Yet another summer sport has collapsed its tent for 2018, but it did so in style.
The Yellowknife Tennis Club held its Fall Open tournament at the McNiven Tennis Courts on Sept. 8 and 9 with one more chance for players to pick up a title. Close to two dozen players were out competing in men’s and women’s singles as well as men’s and women’s doubles.
On the men’s singles side, Brooke Harker defeated Louis Sebert in the final to claim victory while Tamara Jovic beat Hiro Kobayashi for the women’s crown. In the women’s doubles, Jovic teamed up with Jeannie Scott to defeat Tina Hendrickson and Elizabeth du Plessis while Harker teamed up with Alex Godfrey to beat Jean Tuyishime and Sebert in the men’s doubles final.
Doubles were held under modified tiebreak rules with each set consisting of a game to seven points with the set continuing if needed until a team won by two clear points.
Godfrey said he and Harker got a bit lucky in the final.
“Both sets were close, just a point or two here or there and the result would be different,” he said. “Jean and Louis are two wily veterans and they know how to win.”
A total of five teams competed in men’s doubles and they all played each other in a round-robin format with the top two advancing to the final. Godfrey and Harker didn’t drop a match at all in the tournament.
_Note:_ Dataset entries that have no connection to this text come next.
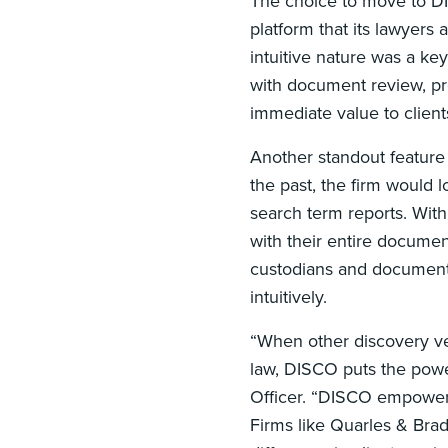
The choice to move to D
platform that its lawyers
intuitive nature was a ke
with document review, pro
immediate value to client
Another standout feature 
the past, the firm would 
search term reports. Wit
with their entire documen
custodians and document t
intuitively.
“When other discovery ve
law, DISCO puts the pow
Officer. “DISCO empowers 
Firms like Quarles & Bra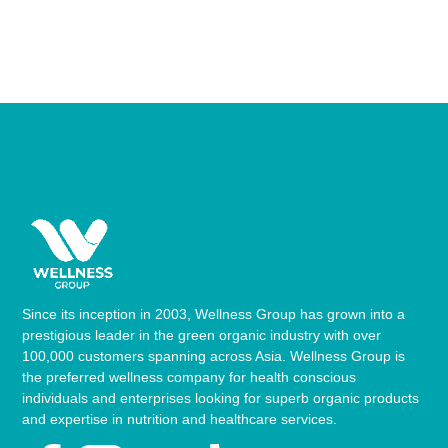
Since its inception in 2003, Wellness Group has grown into a
prestigious leader in the green organic industry with over
100,000 customers spanning across Asia. Wellness Group is
the preferred wellness company for health conscious
individuals and enterprises looking for superb organic products
and expertise in nutrition and healthcare services.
“Brooke is a great server and has a long reach as well so he’s great at the net,” said Godfrey. “I stay in the back court and keep the ball in play and keep the unforced errors to a minimum.”
Tami Johnson, the club’s general manager, said this past season was a success thanks to much-needed renovations.
“We had a very successful year on the newly surfaced courts,” she said. “The (city) installed planter boxes and planted flowers for us this year and did more cleaning than usual with the rain bringing in a lot more dirt and debris.”
The Yellowknife Community Foundation also chipped in with a grant to install some new awnings, which came in handy this season, she added.
“We are so grateful for the protection from the rain and sun and it dresses up the clubhouse quite nicely,” she said.
The club’s membership this season cracked the 200-mark with 212 people signing up, up from 150 one year ago.
Johnson said that’s thanks in large part to the board’s work.
“The board has been instrumental in growing the membership by ensuring great programming and events,” she said.